Yohanes 19 : 25 – 27

25  Dan dekat salib Yesus berdiri ibu-Nya dan saudara ibu-Nya, Maria, isteri Klopas dan Maria Magdalena.

26  Ketika Yesus melihat ibu-Nya dan murid yang dikasihi-Nya di sampingnya, berkatalah Ia kepada ibu-Nya: “Ibu, inilah, anakmu!”

27  Kemudian kata-Nya kepada murid-murid-Nya: “Inilah ibumu!” Dan sejak saat itu murid itu menerima dia di dalam rumahnya.

“Ibu, inilah anakmu!” merupakan salah satu kalimat dari 7 Perkataan Salib.  Kalimat penuh kasih yang ditujukan kepada orang yang paling dekat dengan-Nya ketika menjadi manusia yaitu ibu-Nya sendiri, Maria.  Kalimat yang sarat makna, terkhusus bagi Maria, kalimat yang memberikan kepastian akan janji yang pernah diterima Maria ketika Gabriel datang membawa kabar sukacita sebelum Yesus dikandungnya.  Kepastian bahwa Yesuslah Mesias yang dinantikan.  Kata ibu yang dipakai di sini sebenarnya merupakan penghalusan saja dalam bahasa Indonesia, kata yang dipakai dalam bahasa aslinya adalah wanita/perempuan.

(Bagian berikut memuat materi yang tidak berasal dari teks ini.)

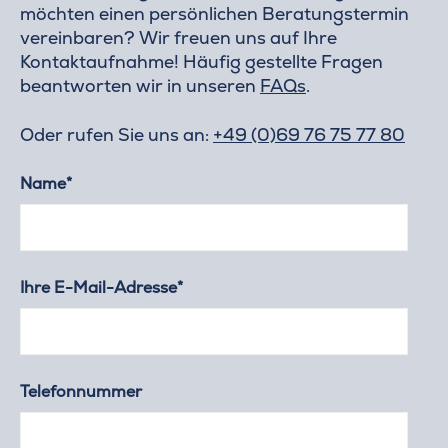
möchten einen persönlichen Beratungstermin
vereinbaren? Wir freuen uns auf Ihre
Kontaktaufnahme! Häufig gestellte Fragen
beantworten wir in unseren
FAQs
.
Oder rufen Sie uns an:
+49 (0)69 76 75 77 80
Name*
Ihre E-Mail-Adresse*
Telefonnummer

Hal ini sama sekali bukan karena Tuhan Yesus tidak sopan, Tuhan Yesus sudah pasti sangat menghormati Maria dalam perannya sebagai ibu (sesuai Taurat) selama Dia ada di dunia sebagai manusia, namun demikian kata ini dipilih justru untuk menegaskan relasi yang benar antara Tuhan Yesus dan Maria.  Maria yang selama hidupnya mengalami banyak masa pahit, dan berbagai macam pergumulan, serta sering menyimpan pertanyaan dalam hatinya mengenai janji bahwa Anaknya adalah Mesias namun dihadapkan kenyataan bahwa Anaknya sedang menderita menuju maut.  Di titik terendah inilah maka Tuhan Yesus menyapa Maria sebagai dengan sebutan wanita, sapaan yang benar, sapaan yang tegas dari Sang Pencipta kepada ciptaan-Nya.

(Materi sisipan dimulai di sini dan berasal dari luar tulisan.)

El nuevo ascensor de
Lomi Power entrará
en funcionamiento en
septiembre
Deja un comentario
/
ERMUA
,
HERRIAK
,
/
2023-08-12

Di sisi lain, dalam peran sebagai “anak dari Maria”, Tuhan Yesus juga mempedulikan kehidupan ibu-Nya, karena itu Dia menitipkan Maria kepada Yohanes, murid yang saat itu berada dekat dengan-Nya.  Mengapa Yohanes yang dipilih-Nya?  Karena saat itu, saudara-saudari Tuhan Yesus belum percaya kepada-Nya, selain itu murid-murid yang lain lari pergi meninggalkan-Nya.  Yohanes sangat mengasihi Tuhan Yesus dan karena itu pastilah berusaha sungguh-sungguh untuk taat melakukan perintah-perintah-Nya.  Sejak saat itu, Maria tinggal bersama dengan Yohanes dan tercukupi kebutuhannya bukan saja materi namun yang lebih penting adalah hal-hal rohani sehingga Maria ikut mengambil peran, bukan lagi sebagai Ibu Yesus, namun sebagai salah satu pelayan doa dalam cikal bakal gereja mula-mula berdiri.

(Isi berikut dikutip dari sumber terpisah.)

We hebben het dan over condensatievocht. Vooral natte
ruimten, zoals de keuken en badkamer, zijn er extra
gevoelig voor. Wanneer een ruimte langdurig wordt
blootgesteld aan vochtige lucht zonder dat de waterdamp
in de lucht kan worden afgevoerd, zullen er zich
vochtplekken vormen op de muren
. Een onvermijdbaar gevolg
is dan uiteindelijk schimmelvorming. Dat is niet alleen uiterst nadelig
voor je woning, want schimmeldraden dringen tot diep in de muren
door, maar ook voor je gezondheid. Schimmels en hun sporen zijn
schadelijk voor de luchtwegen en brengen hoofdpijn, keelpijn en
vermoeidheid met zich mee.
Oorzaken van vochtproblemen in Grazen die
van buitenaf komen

Bagaimana dengan kita?  Peran apakah yang harus kita ambil sebagai orang percaya?  Mari kita meneladani Tuhan Yesus, yang dalam penderitaan-Nya tetap memperhatikan orang lain.  Juga seperti bunda Maria, tetap percaya dan menyadari posisi serta tugas yang diterima dari TUHAN.  Namun sebagai seorang murid Kristus yang taat hendaknya kita juga seperti Yohanes, yang senantiasa taat dan bertanggung jawab atas segala hal yang dipercayakan TUHAN kepadanya.  Semoga Tuhan berkenan dengan pelayanan kita sesuai peran kita masing-masing.  Amin.